Last week, at a public hearing before the Maine Board of Environmental Protection, no one spoke in support or in opposition to removing nine Maine counties from the federal list of areas with unhealthy ozone levels. Given the lack of conversation, when the BEP votes next month to petition the federal government for removal, the request will likely be quickly approved.
The Clean Air Act – adopted over intense industrial and political opposition – is 35 years old and was crafted to reverse declining air quality nationwide. The quality of our air is much better than it was in 1970, but it is not yet clean.
Removing nine Maine counties, counties that have long been declared areas of unhealthy ozone levels, sounds like good progress, but we must not give this move too much credit just yet. There is more work to be done.
If these nine Maine counties, including Androscoggin County, are reclassified, we strongly suggest that the reclassification carry some instruction for review in 2007.
According to the American Lung Association’s “State of the Air: 2006” report, ozone pollution is the biggest air quality problem in Maine. York, one of the counties the BEP is considering petitioning for reclassification, received an “F” as the most polluted county in Maine. Cumberland and Knox counties, which are also being recommended for reclassification, each received an “F” by the American Lung Association in 2005, improving just slightly this year with Cumberland earning a “C” and, Knox, a “D.”
While slight improvements, these are not high marks and reclassifying the counties without some plan to revisit ozone levels in 2007 will be detrimental to thousands of at-risk Mainers.
In Androscoggin County, 1 percent of residents suffer from pediatric asthma; 7 percent suffer from adult asthma; 3 percent live with chronic bronchitis, 1 percent suffer from emphysema; and a startling 26 percent are living with cardiovascular disease. For each of these 43,912 people – 41 percent of the county’s entire population – breathing clean air is vital to their basic health and quality of life. These people are the reason we must continue to monitor whether shifting unhealthy ozone level classification makes sense each year.
While Maine does regulate air quality in-state, much of the ozone and particle pollution is transported from other areas of the country. We cannot control what happens elsewhere, but we absolutely can control classifications for what we accept as safe ozone pollution levels at home.

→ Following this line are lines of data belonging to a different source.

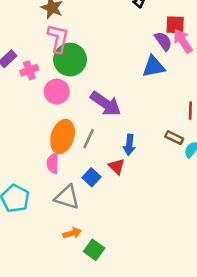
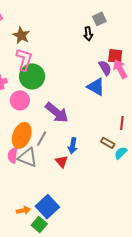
blue triangle: (154, 67) -> (96, 87), turned 36
blue square: (91, 177) -> (47, 207), moved, size x1.6
gray triangle: (67, 197) -> (28, 157), moved

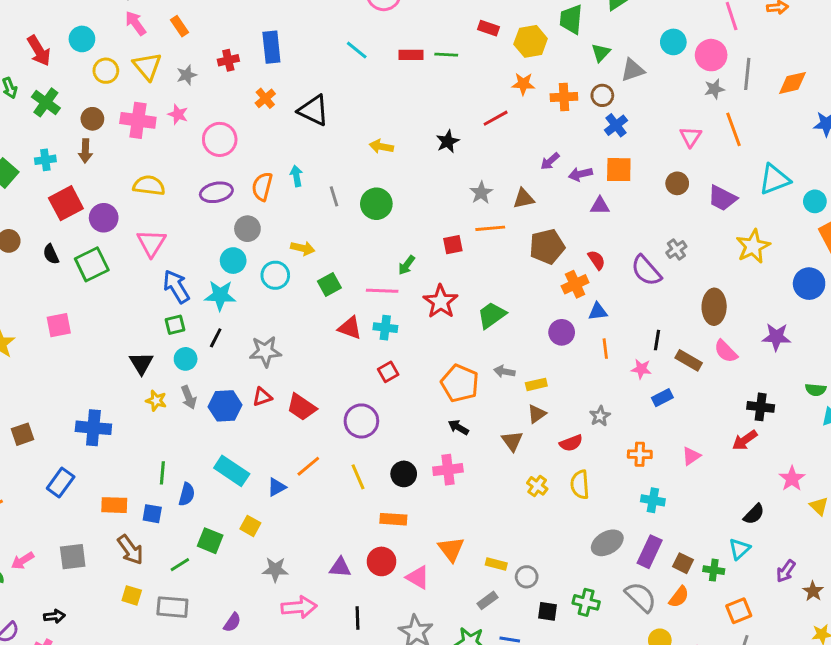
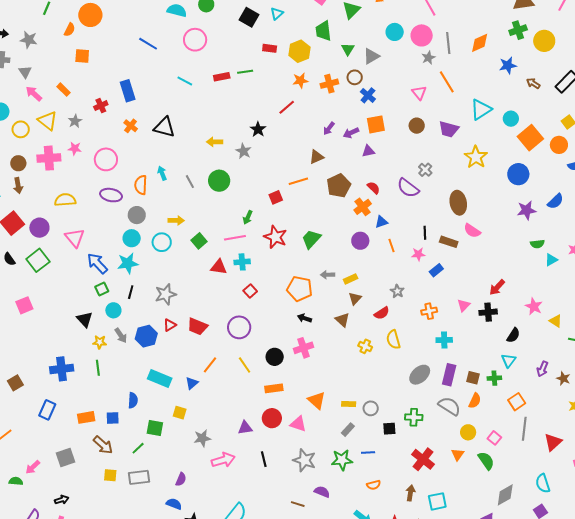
purple ellipse: (216, 192) -> (111, 195), turned 35
gray star: (481, 193) -> (244, 151), moved
purple star: (776, 337) -> (527, 210), moved
black cross: (761, 407) -> (488, 312), moved
green line: (162, 473) -> (98, 368), moved

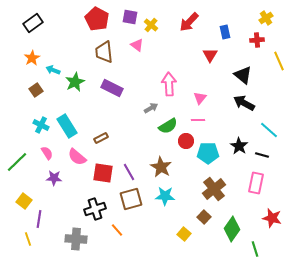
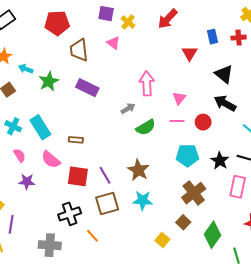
red pentagon: (97, 19) -> (57, 23), moved, turned -30
blue rectangle: (225, 32) -> (213, 37), moved
brown rectangle: (101, 138) -> (76, 140), turned 32
red circle: (186, 141) -> (203, 122), moved
black star: (239, 146) -> (220, 161), moved

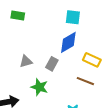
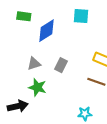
blue diamond: (68, 42) -> (47, 31), moved
green star: (39, 87) -> (37, 87), moved

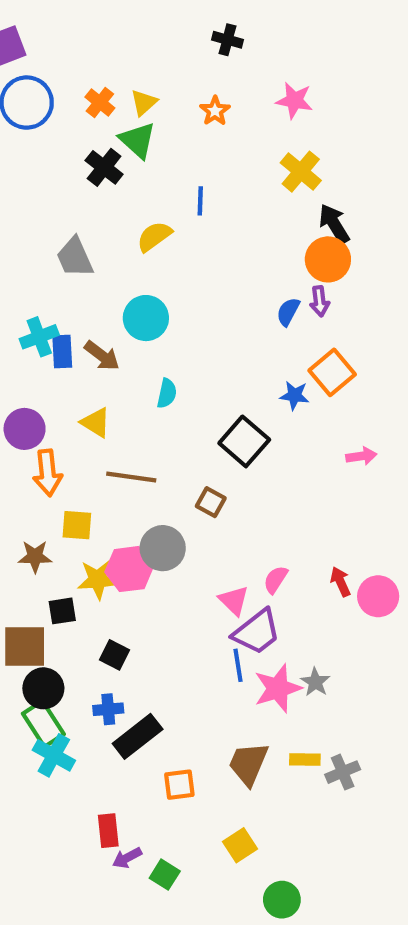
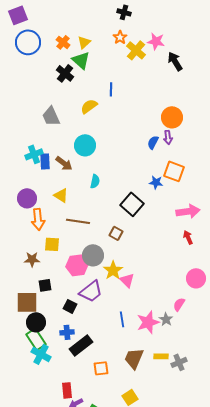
orange star: (215, 111) -> (120, 37), moved
yellow cross: (301, 172) -> (136, 50), moved
black arrow: (334, 224) -> (175, 61), moved
orange square: (332, 372) -> (174, 171), turned -30
pink arrow: (361, 456) -> (188, 211), size x1.6
yellow star: (98, 580) -> (113, 270), moved, turned -30
pink semicircle: (276, 580) -> (179, 304), moved
red arrow: (340, 582) -> (188, 237), moved
purple trapezoid: (257, 632) -> (91, 291), moved
blue line: (238, 665) -> (122, 319), moved

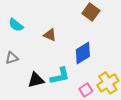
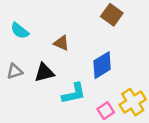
black triangle: (36, 80) -> (44, 73), moved

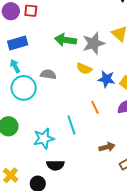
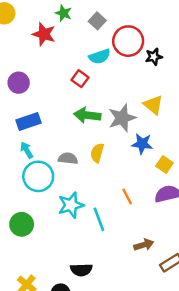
red square: (31, 11) -> (80, 79), moved, turned 32
yellow semicircle: (84, 69) -> (97, 153), moved, turned 84
blue star: (106, 79) -> (142, 144), moved
cyan star: (44, 138) -> (71, 205), moved

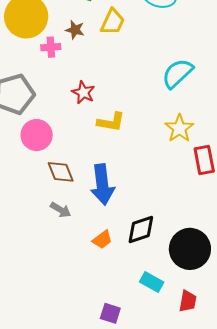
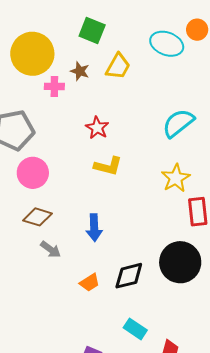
red star: (83, 92) -> (97, 128), moved
brown diamond: (61, 172) -> (37, 217), moved, turned -56
blue arrow: (102, 185) -> (94, 228), size x0.7
black circle: (190, 249) -> (180, 262), moved

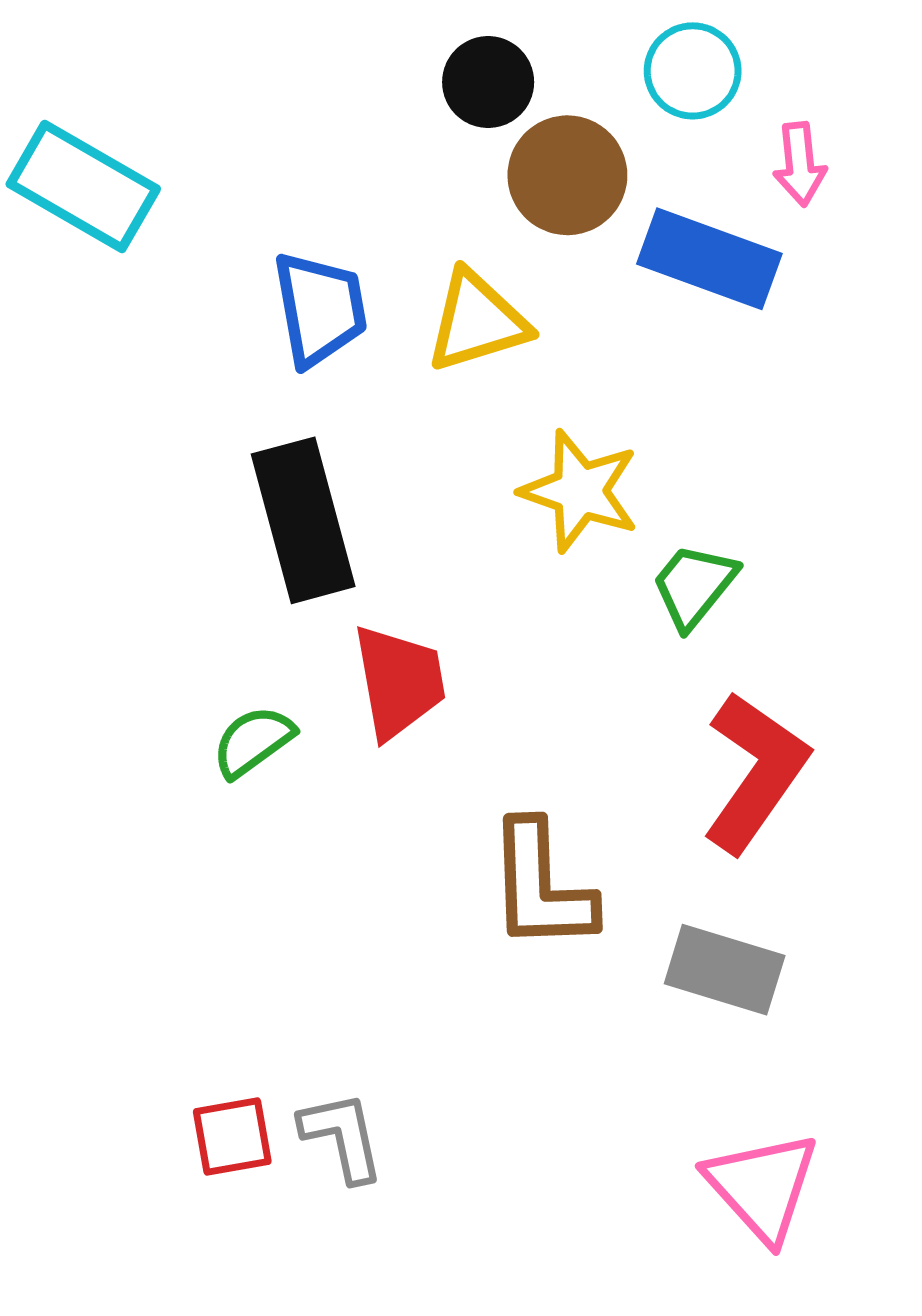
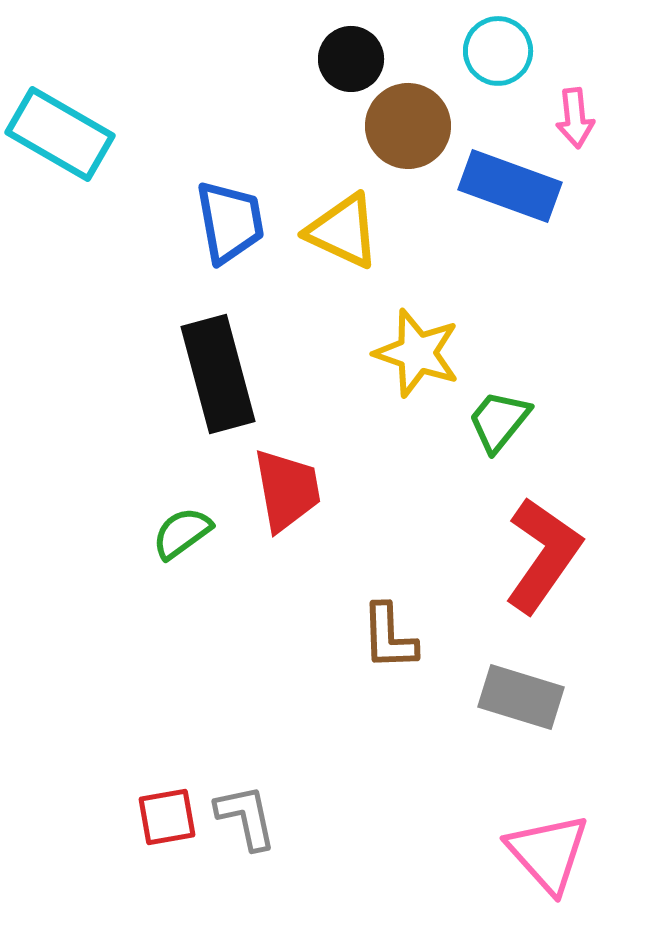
yellow triangle: (477, 321) -> (343, 231), turned 42
brown L-shape: (541, 886) -> (389, 637), size x0.7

The BEP will accept written comments on reclassification before voting whether to petition the feds to take action, so if you’d like to weigh in, submit comments to Jeff Crawford, Bureau of Air Quality, Department of Environmental Protection, 17 State House Station, Augusta, ME, 04333 until this Monday, July 17.
And, in the spring of 2007 when the American Lung Association releases its annual State of the Air report, we ask the BEP to make a point to review pollution levels and be prepared to petition to reclassify Maine counties once again if the ozone pollution levels have crept up. If improvement continues, perhaps then we can breathe easier.